席星辞还没停嘴,继续补充:“而且,妈妈房间的墙上,连天花板都贴满了没穿上衣的外籍男模海报。”
“妈妈一紧张的时候,就喜欢偷偷捏别人腰侧的肌肉,爸爸的肉都被她捏肿啦!”
话音刚落,许知遇下意识的捂住了自己的侧腰!
坏了!这是真鸢姐。
她就被捏过好几次,而且每次都被捏得泛了青。
她敢肯定,知道鸢姐有这个习惯的人,不超过三个!
难道这小屁孩真的是鸢姐的儿子?
许知遇看向宋清鸢的眼神都不对了!
宋清鸢将她拖到一边:“没想到对家为了搞垮我真是下了血本,连这种事都调查出来了!”
许知遇咽了咽口水:“可是鸢姐,我看这孩子也不像是……”
宋清鸢打断她:“你怀疑我?人与人之间最基本的信任呢?”
许知遇犹豫了一下:“鸢姐,我可以相信你吗?”
宋清鸢:“……真是令人宫寒!”
“哎呀,鸢姐,我知道你宫寒,但是你先等等。”
“现在不是我信不信任的问题,是你刚才才结束了演唱,这会儿外头正蹲着好几十个拿胶卷相机的记者呢,要是被记者拍到你凭空多出个七岁的儿子,明天的报纸头条就要炸翻天了!”
“对!”,宋清鸢点了点头,“绝对不能让对家得逞!”
紧接着。两人为了掩人耳目,翻箱倒柜的找出了一个黑色的针织头套,拿着头套就要往席星辞脑袋上套。
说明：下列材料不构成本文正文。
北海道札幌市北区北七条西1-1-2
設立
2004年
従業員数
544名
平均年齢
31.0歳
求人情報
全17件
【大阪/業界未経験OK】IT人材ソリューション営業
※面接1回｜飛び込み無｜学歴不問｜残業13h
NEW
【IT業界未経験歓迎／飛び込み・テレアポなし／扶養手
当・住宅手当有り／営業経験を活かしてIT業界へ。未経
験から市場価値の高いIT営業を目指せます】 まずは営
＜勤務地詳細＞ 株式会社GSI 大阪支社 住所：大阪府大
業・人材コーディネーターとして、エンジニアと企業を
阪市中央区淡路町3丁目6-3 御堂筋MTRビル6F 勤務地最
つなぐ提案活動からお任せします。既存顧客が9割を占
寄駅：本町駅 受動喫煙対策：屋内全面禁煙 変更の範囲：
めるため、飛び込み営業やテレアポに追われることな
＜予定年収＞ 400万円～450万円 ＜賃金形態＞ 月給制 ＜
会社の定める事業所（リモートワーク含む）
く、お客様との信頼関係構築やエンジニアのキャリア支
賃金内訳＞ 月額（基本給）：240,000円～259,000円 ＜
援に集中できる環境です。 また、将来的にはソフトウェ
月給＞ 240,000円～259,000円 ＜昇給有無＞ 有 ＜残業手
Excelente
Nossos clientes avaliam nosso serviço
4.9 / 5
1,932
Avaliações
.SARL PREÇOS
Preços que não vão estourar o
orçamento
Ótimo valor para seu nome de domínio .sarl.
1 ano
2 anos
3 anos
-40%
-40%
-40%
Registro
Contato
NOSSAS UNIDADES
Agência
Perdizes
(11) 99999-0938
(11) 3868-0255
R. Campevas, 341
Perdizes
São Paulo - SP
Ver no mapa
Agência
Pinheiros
席星辞满脸嫌弃,十分抗拒:“妈妈,我不要戴这个嘛,丑死了,不符合我的气质!”
“不戴也得戴,没得选!”,宋清鸢粗鲁的将小男孩的头包成了一个黑球,确定无恙之后,和许知遇夹着席星辞就往外走。
鬼鬼祟祟地刚从后门溜出通道。
迎面就撞上了一大群保镖,簇拥着中间修长的身影。
男人西装革履,眉眼生得极具攻击性,俊美中透着一股子桀骜不驯的野劲儿。
宋清鸢一眼对上那双似笑非笑的桃花眼,只觉得眼前一黑。
晦气!
这个时候怎么碰到席斯年这个狗男人了?
她刚准备绕道就走,男人显然也注意到了宋清鸢,单手插在西裤口袋里,目光落在她手里牵着的“黑头套”身上。
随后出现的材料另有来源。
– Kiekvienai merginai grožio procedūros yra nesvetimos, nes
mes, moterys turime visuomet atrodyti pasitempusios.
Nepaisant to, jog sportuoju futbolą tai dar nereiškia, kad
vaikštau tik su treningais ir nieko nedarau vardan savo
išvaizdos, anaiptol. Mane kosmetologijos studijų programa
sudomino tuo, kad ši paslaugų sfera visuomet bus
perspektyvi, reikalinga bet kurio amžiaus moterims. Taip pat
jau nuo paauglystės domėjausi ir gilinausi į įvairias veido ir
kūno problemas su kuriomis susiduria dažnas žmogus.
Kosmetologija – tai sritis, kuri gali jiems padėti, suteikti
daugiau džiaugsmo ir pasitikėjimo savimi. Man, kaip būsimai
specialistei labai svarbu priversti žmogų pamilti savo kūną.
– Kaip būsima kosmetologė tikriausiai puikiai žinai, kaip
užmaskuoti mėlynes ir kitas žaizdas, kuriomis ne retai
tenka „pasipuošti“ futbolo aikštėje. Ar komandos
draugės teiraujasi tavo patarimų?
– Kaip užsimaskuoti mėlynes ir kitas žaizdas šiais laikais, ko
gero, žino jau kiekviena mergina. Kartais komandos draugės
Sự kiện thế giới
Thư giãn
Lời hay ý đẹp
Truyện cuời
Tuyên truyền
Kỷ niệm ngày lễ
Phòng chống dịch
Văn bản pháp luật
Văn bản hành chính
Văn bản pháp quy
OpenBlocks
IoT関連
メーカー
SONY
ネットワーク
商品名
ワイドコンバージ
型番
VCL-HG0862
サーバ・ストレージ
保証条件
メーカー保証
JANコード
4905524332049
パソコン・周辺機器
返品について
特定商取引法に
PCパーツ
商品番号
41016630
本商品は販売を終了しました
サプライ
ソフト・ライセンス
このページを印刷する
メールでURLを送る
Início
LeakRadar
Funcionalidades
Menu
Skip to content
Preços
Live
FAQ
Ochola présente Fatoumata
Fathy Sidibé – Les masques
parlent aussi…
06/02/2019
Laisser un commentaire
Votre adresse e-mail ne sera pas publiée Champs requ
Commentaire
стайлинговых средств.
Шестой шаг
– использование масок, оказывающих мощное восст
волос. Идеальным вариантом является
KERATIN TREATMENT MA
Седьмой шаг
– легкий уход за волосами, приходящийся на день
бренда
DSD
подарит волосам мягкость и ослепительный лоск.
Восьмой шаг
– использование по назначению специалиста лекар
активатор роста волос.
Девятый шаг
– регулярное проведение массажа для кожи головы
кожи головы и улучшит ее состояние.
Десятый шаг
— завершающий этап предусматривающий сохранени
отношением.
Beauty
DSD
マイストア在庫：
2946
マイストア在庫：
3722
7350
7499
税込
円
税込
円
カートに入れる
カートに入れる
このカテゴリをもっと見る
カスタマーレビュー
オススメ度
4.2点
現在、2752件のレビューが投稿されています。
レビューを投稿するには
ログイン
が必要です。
挑了挑眉,桃花眼满是戏谑:“宋清鸢,你这手里牵个银行劫匪干什么?”
“这是演唱会开破产了,准备带着他去抢对街的银行?”
“违法乱纪的事情可要少干。”
宋清鸢本来就窝火,这会儿心里瞬间就像是被浇了一盆热油。
“席斯年,你少在这里跟我阴阳怪气!”
就在刚才!宋清鸢在看见席斯年的那一刻,她脑子里面已经纠出了罪魁祸首。
整个内娱谁不知道她宋清鸢脾气好?
在圈里那时广结善缘,唯一的死对头就只有眼前这个太子爷。
要是真有人陷害她,那首当其冲的就是席斯年。
这凭空冒出来的小屁孩,很可能就是席斯年找来的。